TO DO
In the entries that follow, which lines hold the string "more"? List them.

WORKING DATA
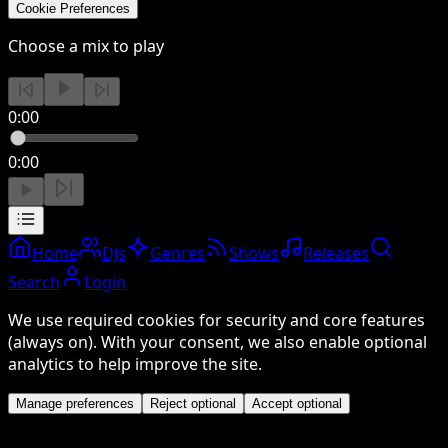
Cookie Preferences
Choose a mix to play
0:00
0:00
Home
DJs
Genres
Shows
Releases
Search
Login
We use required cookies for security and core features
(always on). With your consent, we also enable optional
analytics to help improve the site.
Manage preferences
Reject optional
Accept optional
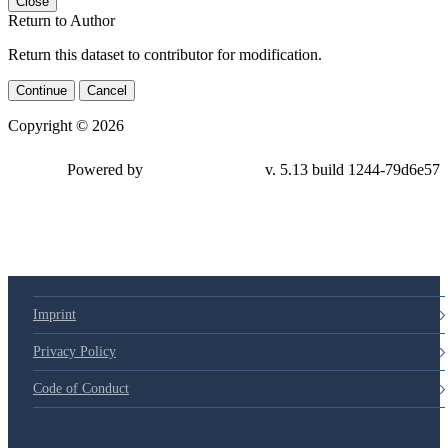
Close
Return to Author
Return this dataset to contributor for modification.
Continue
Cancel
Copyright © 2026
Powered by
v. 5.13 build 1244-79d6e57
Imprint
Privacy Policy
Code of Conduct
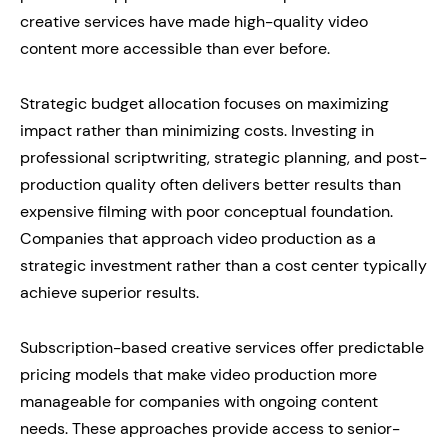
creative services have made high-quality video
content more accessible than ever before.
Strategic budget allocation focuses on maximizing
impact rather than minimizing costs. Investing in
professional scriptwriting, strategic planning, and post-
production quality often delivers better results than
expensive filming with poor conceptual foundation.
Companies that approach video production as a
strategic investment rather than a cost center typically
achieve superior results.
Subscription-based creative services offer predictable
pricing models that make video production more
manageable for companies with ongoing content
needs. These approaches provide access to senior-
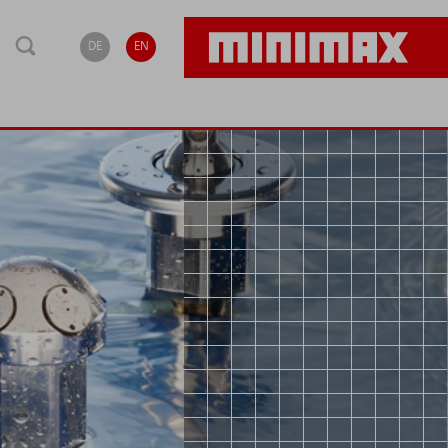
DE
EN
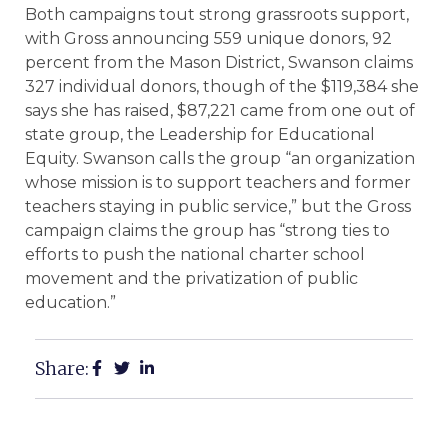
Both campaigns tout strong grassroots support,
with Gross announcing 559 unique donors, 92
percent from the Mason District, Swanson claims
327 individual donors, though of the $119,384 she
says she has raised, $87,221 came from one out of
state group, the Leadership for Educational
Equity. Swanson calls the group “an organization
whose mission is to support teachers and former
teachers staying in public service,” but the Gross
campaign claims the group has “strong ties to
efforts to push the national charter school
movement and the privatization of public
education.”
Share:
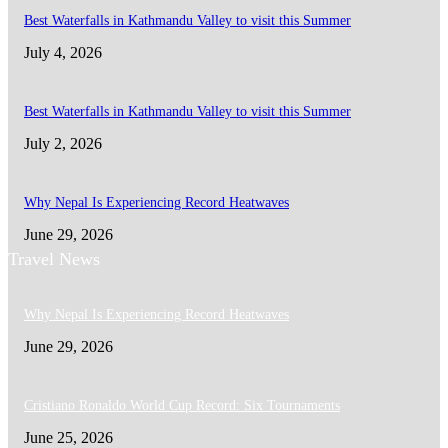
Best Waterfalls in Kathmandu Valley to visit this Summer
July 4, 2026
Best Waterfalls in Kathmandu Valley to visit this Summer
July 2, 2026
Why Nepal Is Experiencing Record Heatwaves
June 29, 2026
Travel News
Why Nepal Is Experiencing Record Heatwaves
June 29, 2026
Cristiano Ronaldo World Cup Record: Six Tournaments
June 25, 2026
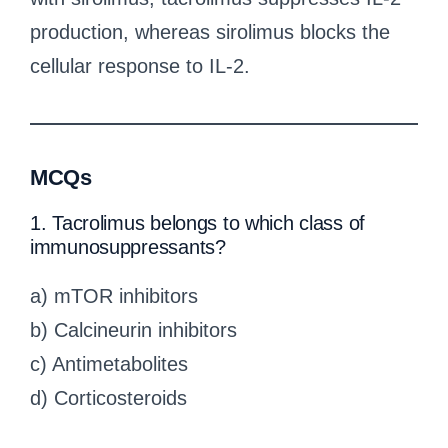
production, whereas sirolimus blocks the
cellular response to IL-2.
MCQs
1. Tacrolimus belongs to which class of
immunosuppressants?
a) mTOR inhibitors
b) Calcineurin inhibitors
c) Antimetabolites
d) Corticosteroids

SOLUTION TO THIS EXERCISE
content more accessible than ever before.
pricing models that make video production more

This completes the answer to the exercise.